In 2011 Lemahieu and Van Proeyen proved the Monodromy Conjecture for the local topological zeta function of a non-degenerate surface singularity. The authors start from their work and obtain the same result for Igusa's \(p\)-adic and the motivic zeta function. In the \(p\)-adic case, this is, for a polynomial \(f\in\mathbf{Z}[x,y,z]\) satisfying \(f(0,0,0)=0\) and non-degenerate with respect to its Newton polyhedron, we show that every pole of the local \(p\)-adic zeta function of \(f\) induces an eigenvalue of the local monodromy of \(f\) at some point of \(f^{-1}(0)\subset\mathbf{C}^3\) close to the origin.
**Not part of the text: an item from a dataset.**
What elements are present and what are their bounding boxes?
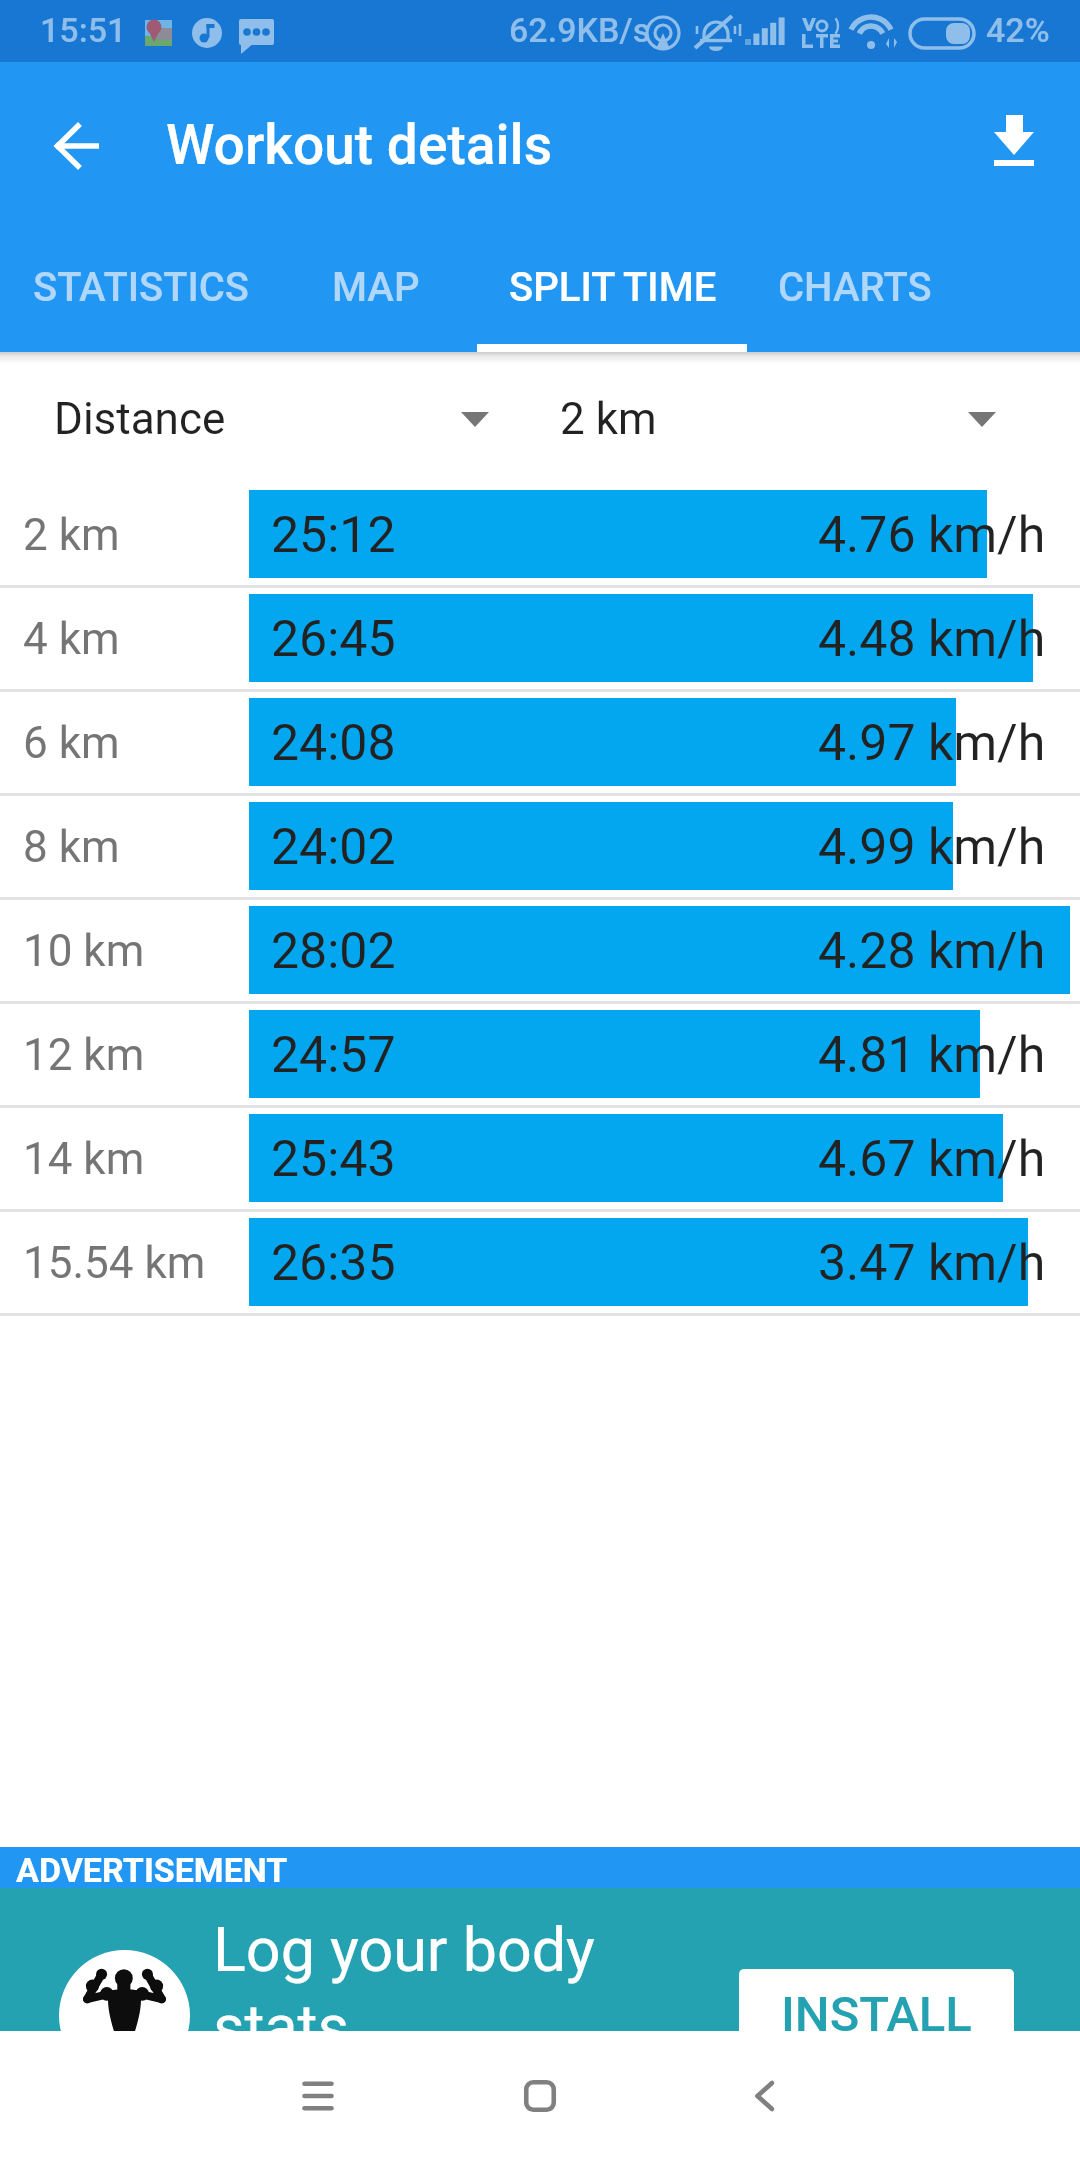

Essentially the entire paper is dedicated to proving that, for \(f\) as above, certain candidate poles of Igusa's \(p\)-adic zeta function of \(f\), arising from so-called \(B_1\)-facets of the Newton polyhedron of \(f\), are actually not poles. This turns out to be much harder than in the topological setting. The combinatorial proof is preceded by a study of the integral points in three-dimensional fundamental parallelepipeds. Together with the work of Lemahieu and Van Proeyen, this main result leads to the Monodromy Conjecture for the \(p\)-adic and motivic zeta function of a non-degenerate surface singularity.